Czy ktoś z Was oglądał zarówno pilot serialu jak i E01. Ta sama fabuła jednak różne tempo akcji + drobne zmiany. Mnie zdecydowanie bardziej podobał się pilot! Jeszcze lepszy montaż!
Ja też uważam, że pilot był lepszy. Przede wszystkim lepiej rozwiązana historia z taksówkarzem: Sherlock pod wpływem podanego narkotyku nie miał szans obronić się przed nim, musiał wybrać tabletkę. W e01 mógł właściwie odejść zabierając ją ze sobą w celu przebadania jej później pod względem zawartości. No i strzał Johna podany jak na tacy - nieee.
Pilot był ok, ale według mnie jednak pełna wersja tego odcinka była lepsza. Po pierwsze ze względu na muzykę, tempo i dynamikę tego odcinka, jest pod tym względem bardziej dopracowany. Dialogi postaci również wydają się być ciekawsze. Po drugie w pilocie nie ma postaci Mycrofta, nad czym ubolewam, do tego nie ma pokazanej pełnej analizy śmierci amerykanki co było ciekawe i zabawne jak Anderson uznał,że ona musi być niemką przez wydrapany napis ;) poza tym rozwiązanie odcinka jest lepsze, Sherlock sam z własnej woli idzie z zabójcą..jego osobowość wydaje sie jeszcze ciekawsza.

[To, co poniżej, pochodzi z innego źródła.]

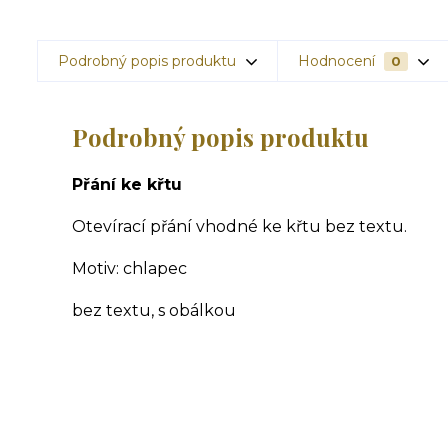
Podrobný popis produktu
Hodnocení
0
Podrobný popis produktu
Přání ke křtu
Otevírací přání vhodné ke křtu bez textu.
Motiv: chlapec
bez textu, s obálkou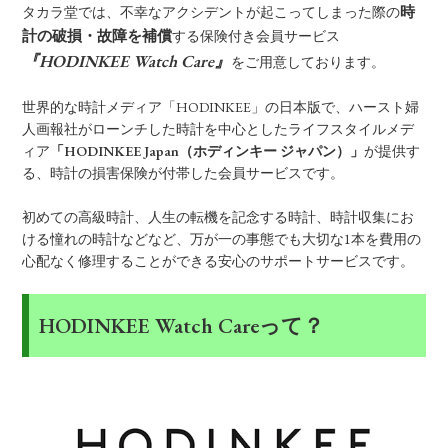
時
タカラ堂では、不幸なアクシデントが起こってしまった際の
計の破損・故障を補償
する保険付き会員サービス
『HODINKEE Watch Care』
をご用意しております。
世界的な時計メディア「HODINKEE」の日本版で、ハースト婦
人画報社がローンチした時計を中心としたライフスタイルメデ
ィア
「HODINKEE Japan（ホディンキー ジャパン）」
が提供す
る、時計の損害保険が付帯した会員サービスです。
初めての高級時計、人生の転機を記念する時計、時計収集にお
ける憧れの時計などなど、万が一の事態でも大切な1本を費用の
心配なく修理することができる安心のサポートサービスです。
HODINKEE Watch Careって？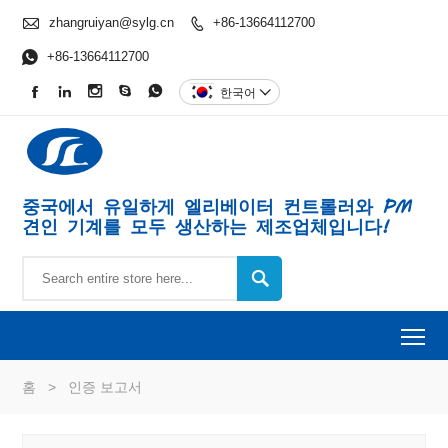

zhangruiyan@sylg.cn
+86-13664112700


+86-13664112700





한국어

중국에서 유일하게 엘리베이터 컨트롤러와 PM
견인 기계를 모두 생산하는 제조업체입니다!

To
홈
>
인증 보고서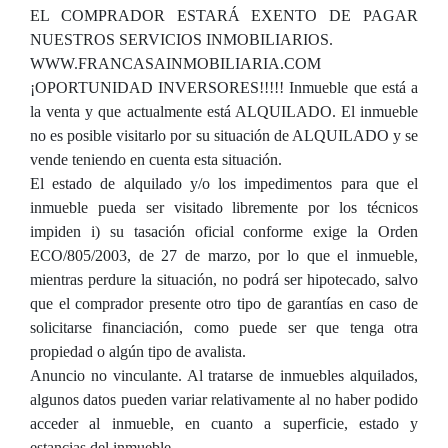
EL COMPRADOR ESTARÁ EXENTO DE PAGAR
NUESTROS SERVICIOS INMOBILIARIOS.
WWW.FRANCASAINMOBILIARIA.COM
¡OPORTUNIDAD INVERSORES!!!!! Inmueble que está a
la venta y que actualmente está ALQUILADO. El inmueble
no es posible visitarlo por su situación de ALQUILADO y se
vende teniendo en cuenta esta situación.
El estado de alquilado y/o los impedimentos para que el
inmueble pueda ser visitado libremente por los técnicos
impiden i) su tasación oficial conforme exige la Orden
ECO/805/2003, de 27 de marzo, por lo que el inmueble,
mientras perdure la situación, no podrá ser hipotecado, salvo
que el comprador presente otro tipo de garantías en caso de
solicitarse financiación, como puede ser que tenga otra
propiedad o algún tipo de avalista.
Anuncio no vinculante. Al tratarse de inmuebles alquilados,
algunos datos pueden variar relativamente al no haber podido
acceder al inmueble, en cuanto a superficie, estado y
estancias del inmueble.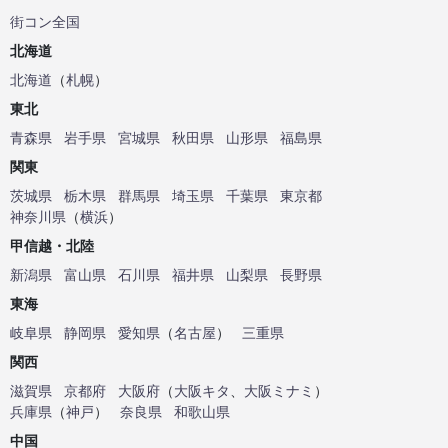
街コン全国
北海道
北海道
（
札幌
）
東北
青森県
岩手県
宮城県
秋田県
山形県
福島県
関東
茨城県
栃木県
群馬県
埼玉県
千葉県
東京都
神奈川県
（
横浜
）
甲信越・北陸
新潟県
富山県
石川県
福井県
山梨県
長野県
東海
岐阜県
静岡県
愛知県
（
名古屋
）
三重県
関西
滋賀県
京都府
大阪府
（
大阪キタ
、
大阪ミナミ
）
兵庫県
（
神戸
）
奈良県
和歌山県
中国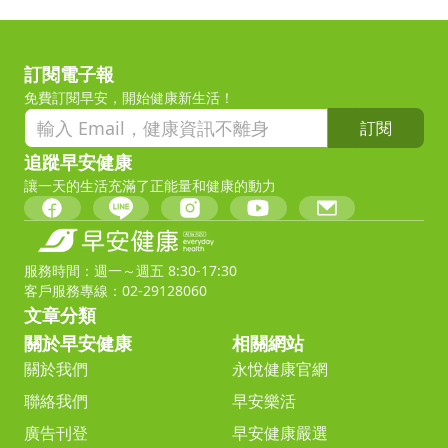
訂閱電子報
免費訂閱早安，開始健康新生活！
訂閱
追蹤早安健康
讓一天的生活充滿了正能量和健康的動力
服務時間：週一～週五 8:30-17:30
客戶服務專線：02-29128060
文章分類
關於早安健康
相關網站
關於我們
永悅健康官網
聯絡我們
早安樂活
廣告刊登
早安健康嚴選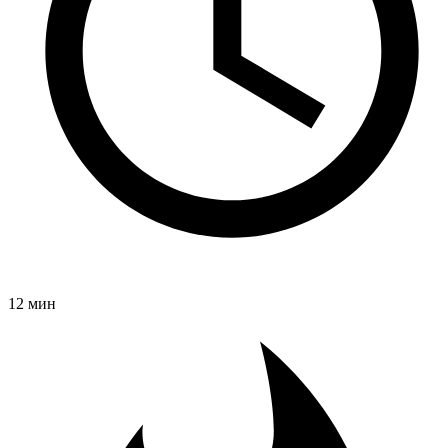
12 мин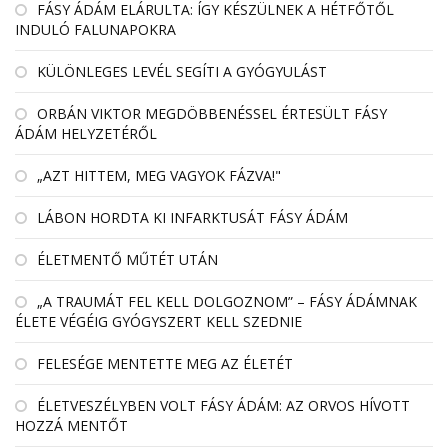
FÁSY ÁDÁM ELÁRULTA: ÍGY KÉSZÜLNEK A HÉTFŐTŐL
INDULÓ FALUNAPOKRA
KÜLÖNLEGES LEVÉL SEGÍTI A GYÓGYULÁST
ORBÁN VIKTOR MEGDÖBBENÉSSEL ÉRTESÜLT FÁSY
ÁDÁM HELYZETÉRŐL
„AZT HITTEM, MEG VAGYOK FÁZVA!"
LÁBON HORDTA KI INFARKTUSÁT FÁSY ÁDÁM
ÉLETMENTŐ MŰTÉT UTÁN
„A TRAUMÁT FEL KELL DOLGOZNOM” – FÁSY ÁDÁMNAK
ÉLETE VÉGÉIG GYÓGYSZERT KELL SZEDNIE
FELESÉGE MENTETTE MEG AZ ÉLETÉT
ÉLETVESZÉLYBEN VOLT FÁSY ÁDÁM: AZ ORVOS HÍVOTT
HOZZÁ MENTŐT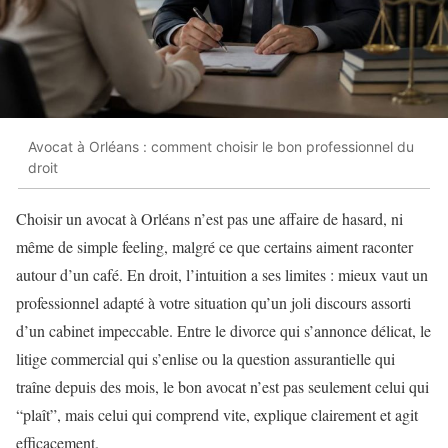
Avocat à Orléans : comment choisir le bon professionnel du
droit
Choisir un avocat à Orléans n’est pas une affaire de hasard, ni
même de simple feeling, malgré ce que certains aiment raconter
autour d’un café. En droit, l’intuition a ses limites : mieux vaut un
professionnel adapté à votre situation qu’un joli discours assorti
d’un cabinet impeccable. Entre le divorce qui s’annonce délicat, le
litige commercial qui s’enlise ou la question assurantielle qui
traîne depuis des mois, le bon avocat n’est pas seulement celui qui
“plaît”, mais celui qui comprend vite, explique clairement et agit
efficacement.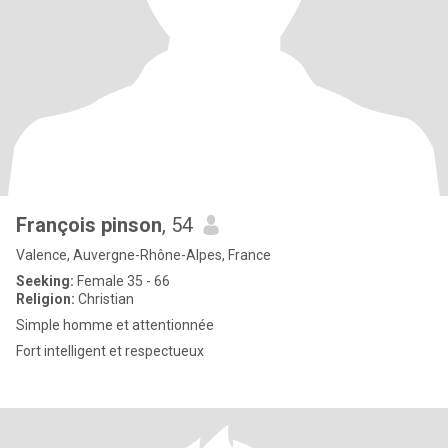
François pinson
, 54
Valence, Auvergne-Rhône-Alpes, France
Seeking:
Female 35 - 66
Religion:
Christian
Simple homme et attentionnée
Fort intelligent et respectueux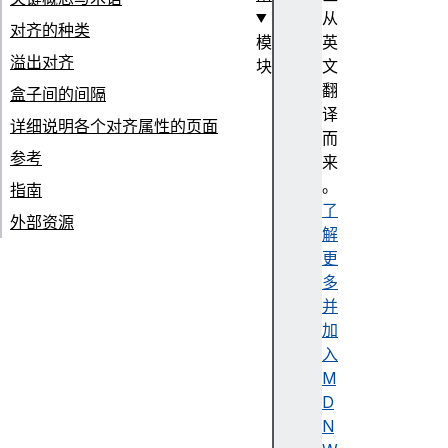
从
对齐的种类
模
英
溢出对齐
块
文
A
翻
盒子间的间隔
n
译
详细说明各个对齐属性的页面
c
而
参考
h
来
o
。
指南
r
了
外部资源
p
解
o
更
si
多
ti
并
o
加
ni
入
n
M
g
D
N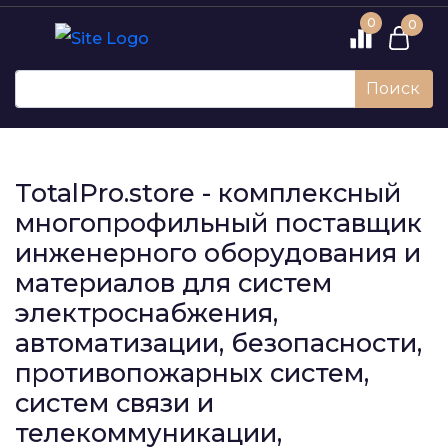
0
0
Поиск
TotalPro.store - комплексный
многопрофильный поставщик
инженерного оборудования и
материалов для систем
электроснабжения,
автоматизации, безопасности,
противопожарных систем,
систем связи и
телекоммуникации,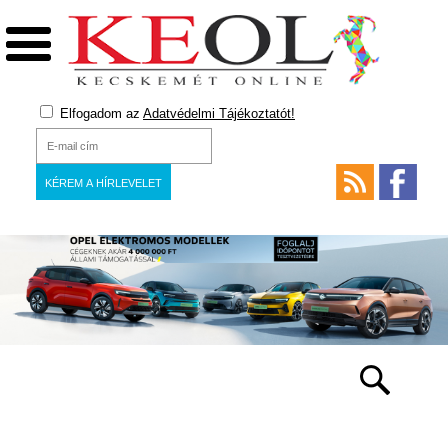
Elfogadom az
Adatvédelmi Tájékoztatót!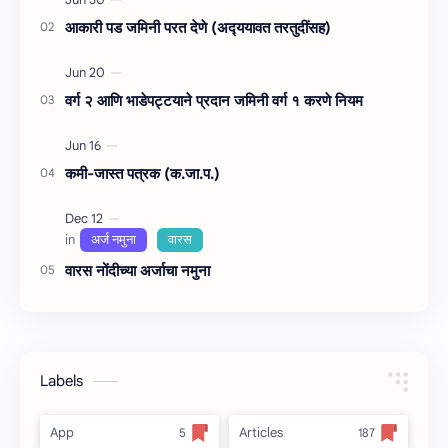
आकारी पड जमिनी परत देणे (अद्‍ययावत तरतुदींसह)
वर्ग २ आणि भाडेपट्टयाने प्रदान जमिनी वर्ग १ करणे नियम
कमी-जास्त पत्रक (क.जा.प.)
वारस नोंदीच्‍या अर्जाचा नमुना
Labels
App
Articles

"01" moim zdaniem lepszy - bardziej dopracowany, bardziej złożony, Mycroft i aluzja do Moriarty'ego pod koniec, wyjaśniająca motywy taksiarza.
Technicznie 01 o niebo lepszy, fabuła rozbudowana. Chociaż mnie osobiście w pilocie urzekła scena w restauracji (chyba jedyna skrócona w The Study In Pink).